→ **Extracted information**:
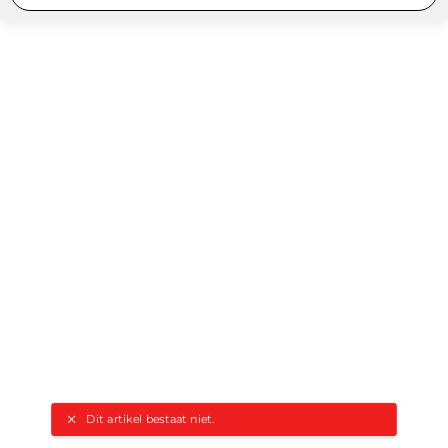
Dit artikel bestaat niet.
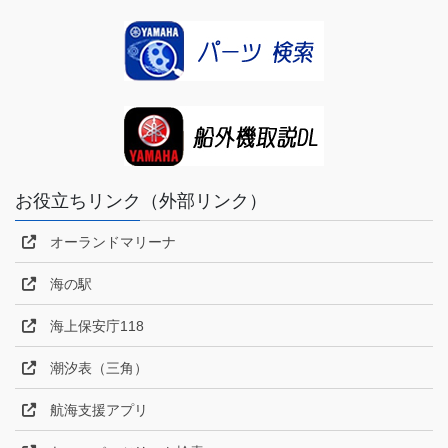
お役立ちリンク（外部リンク）
オーランドマリーナ
海の駅
海上保安庁118
潮汐表（三角）
航海支援アプリ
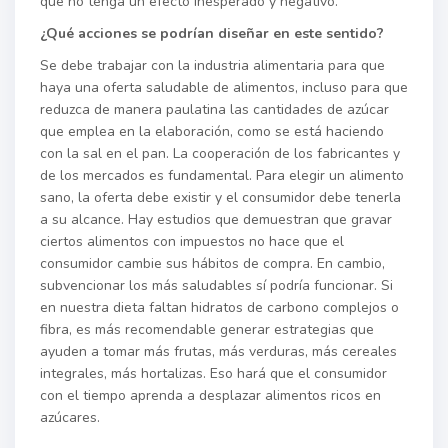
que no tenga un efecto inesperado y negativo.
¿Qué acciones se podrían diseñar en este sentido?
Se debe trabajar con la industria alimentaria para que
haya una oferta saludable de alimentos, incluso para que
reduzca de manera paulatina las cantidades de azúcar
que emplea en la elaboración, como se está haciendo
con la sal en el pan. La cooperación de los fabricantes y
de los mercados es fundamental. Para elegir un alimento
sano, la oferta debe existir y el consumidor debe tenerla
a su alcance. Hay estudios que demuestran que gravar
ciertos alimentos con impuestos no hace que el
consumidor cambie sus hábitos de compra. En cambio,
subvencionar los más saludables sí podría funcionar. Si
en nuestra dieta faltan hidratos de carbono complejos o
fibra, es más recomendable generar estrategias que
ayuden a tomar más frutas, más verduras, más cereales
integrales, más hortalizas. Eso hará que el consumidor
con el tiempo aprenda a desplazar alimentos ricos en
azúcares.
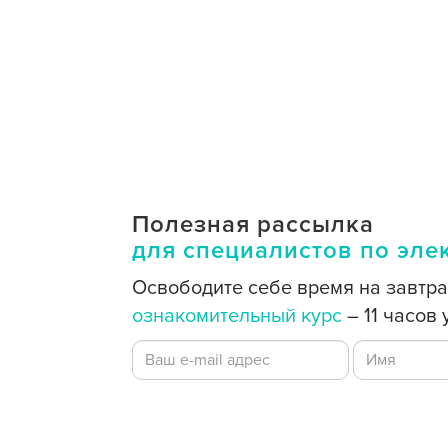
Полезная рассылка
для специалистов по эл
Освободите себе время на завтра
ознакомительный курс
– 11 часов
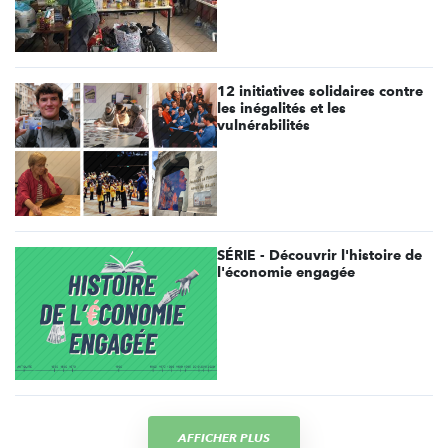
12 initiatives solidaires contre
les inégalités et les
vulnérabilités
SÉRIE - Découvrir l'histoire de
l'économie engagée
AFFICHER PLUS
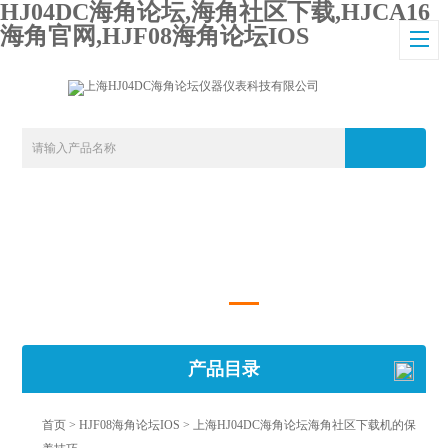
HJ04DC海角论坛,海角社区下载,HJCA16
海角官网,HJF08海角论坛IOS
产品目录
首页
>
HJF08海角论坛IOS
> 上海HJ04DC海角论坛海角社区下载机的保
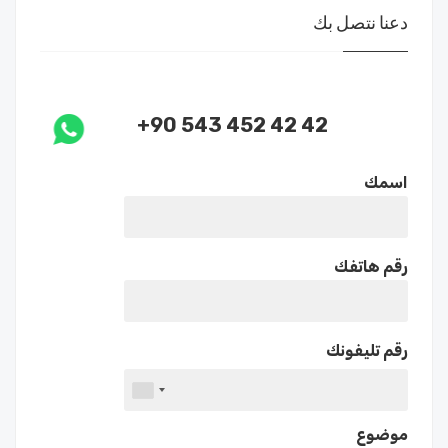
دعنا نتصل بك
+90 543 452 42 42
اسمك
رقم هاتفك
رقم تليفونك
موضوع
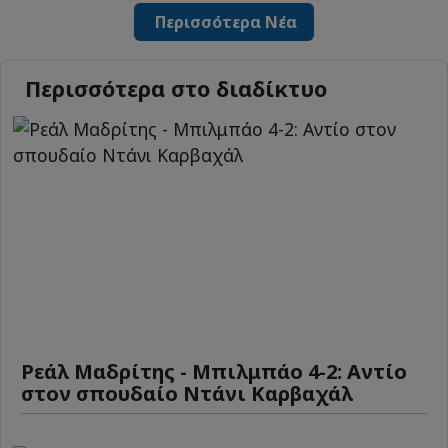
Περισσότερα Νέα
Περισσότερα στο διαδίκτυο
Ρεάλ Μαδρίτης - Μπιλμπάο 4-2: Αντίο
στον σπουδαίο Ντάνι Καρβαχάλ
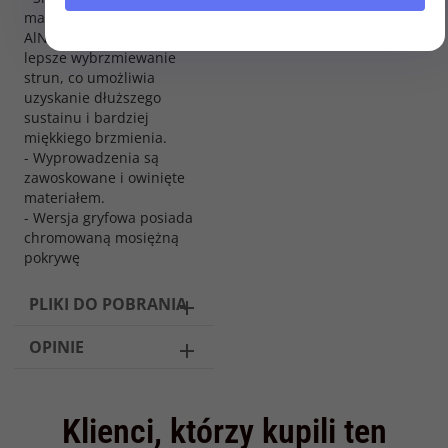
magnetyczne magnesów
AlNico II pozwala na
lepsze wybrzmiewanie
strun, co umożliwia
uzyskanie dłuższego
sustainu i bardziej
miękkiego brzmienia.
- Wyprowadzenia są
zawoskowane i owinięte
materiałem.
- Wersja gryfowa posiada
chromowaną mosiężną
pokrywę
PLIKI DO POBRANIA
OPINIE
Klienci, którzy kupili ten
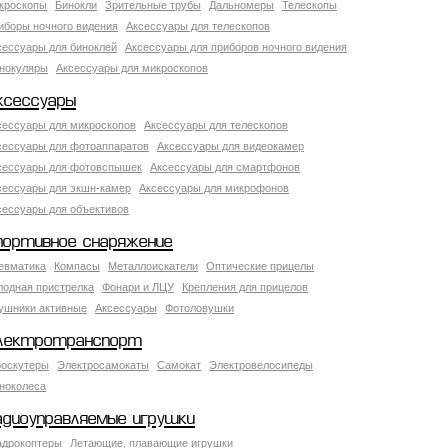
кроскопы
Бинокли
Зрительные трубы
Дальномеры
Телескопы
иборы ночного видения
Аксессуары для телескопов
сессуары для биноклей
Аксессуары для приборов ночного видения
нокуляры
Аксессуары для микроскопов
ксессуары
сессуары для микроскопов
Аксессуары для телескопов
сессуары для фотоаппаратов
Аксессуары для видеокамер
сессуары для фотовспышек
Аксессуары для смартфонов
сессуары для экшн-камер
Аксессуары для микрофонов
сессуары для объективов
портивное снаряжение
евматика
Компасы
Металлоискатели
Оптические прицелы
лодная пристрелка
Фонари и ЛЦУ
Крепления для прицелов
ушники активные
Аксессуары
Фотоловушки
лектротранспорт
роскутеры
Электросамокаты
Самокат
Электровелосипеды
ноколеса
адиоуправляемые игрушки
адрокоптеры
Летающие, плавающие игрушки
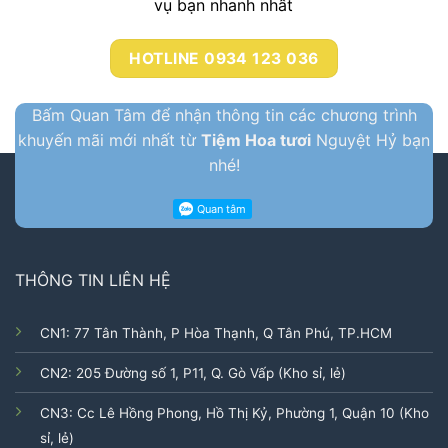
vụ bạn nhanh nhất
HOTLINE 0934 123 036
Bấm Quan Tâm để nhận thông tin các chương trình
khuyến mãi mới nhất từ
Tiệm Hoa tươi
Nguyệt Hỷ bạn
nhé!
THÔNG TIN LIÊN HỆ
CN1: 77 Tân Thành, P Hòa Thạnh, Q Tân Phú, TP.HCM
CN2: 205 Đường số 1, P11, Q. Gò Vấp (Kho sỉ, lẻ)
CN3: Cc Lê Hồng Phong, Hồ Thị Kỷ, Phường 1, Quận 10 (Kho
sỉ, lẻ)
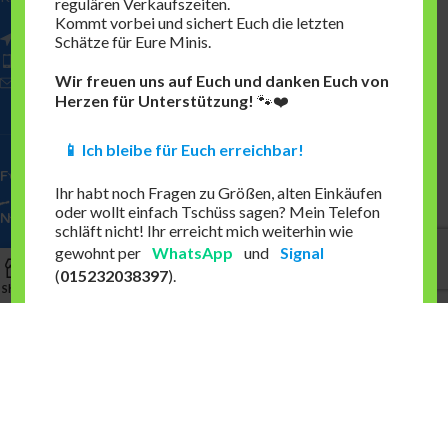
regulären Verkaufszeiten.
Kommt vorbei und sichert Euch die letzten
Orionstraße 8
Schätze für Eure Minis.
16321 Bernau bei Berlin
Wir freuen uns auf Euch und danken Euch von
Telefon: 03338-3593775
Herzen für Unterstützung!
🐾❤️
📱 Ich bleibe für Euch erreichbar!
FOOTER MENU
Ihr habt noch Fragen zu Größen, alten Einkäufen
oder wollt einfach Tschüss sagen? Mein Telefon
NEWS
schläft nicht! Ihr erreicht mich weiterhin wie
gewohnt per
WhatsApp
und
Signal
ÜBER UNS
0
(
015232038397
).
Shop
Filters
Wishlist
Cart
My account
HERSTELLER
Fühlt Euch ganz fest gedrückt. Bis ganz bald,
Eure Jennifer
👋✨
© 2026
KisS-Kinderschuhe Shion
. All rights reserved
Wir bitten um Ihr Verständnis,
und
mit freundlichen Grüßen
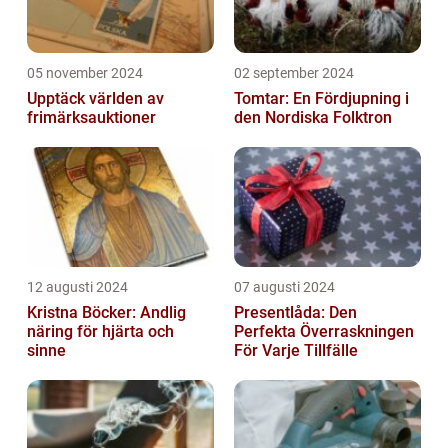
05 november 2024
02 september 2024
Upptäck världen av
Tomtar: En Fördjupning i
frimärksauktioner
den Nordiska Folktron
12 augusti 2024
07 augusti 2024
Kristna Böcker: Andlig
Presentlåda: Den
näring för hjärta och
Perfekta Överraskningen
sinne
För Varje Tillfälle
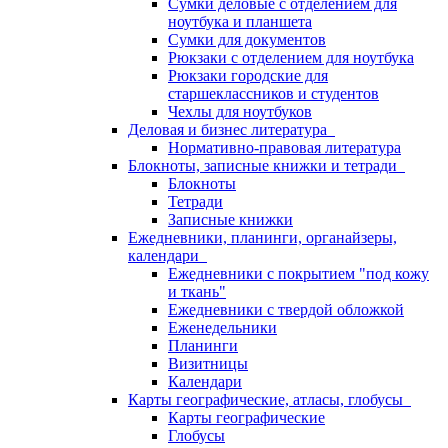
Сумки деловые с отделением для
ноутбука и планшета
Сумки для документов
Рюкзаки с отделением для ноутбука
Рюкзаки городские для
старшеклассников и студентов
Чехлы для ноутбуков
Деловая и бизнес литература
Нормативно-правовая литература
Блокноты, записные книжки и тетради
Блокноты
Тетради
Записные книжки
Ежедневники, планинги, органайзеры,
календари
Ежедневники с покрытием "под кожу
и ткань"
Ежедневники с твердой обложкой
Еженедельники
Планинги
Визитницы
Календари
Карты географические, атласы, глобусы
Карты географические
Глобусы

→ **Your goal**: Filter the listing above down to the lines that contain the word "микроскопов".

→ **Response to the task**:
Аксессуары для микроскопов
сессуары для микроскопов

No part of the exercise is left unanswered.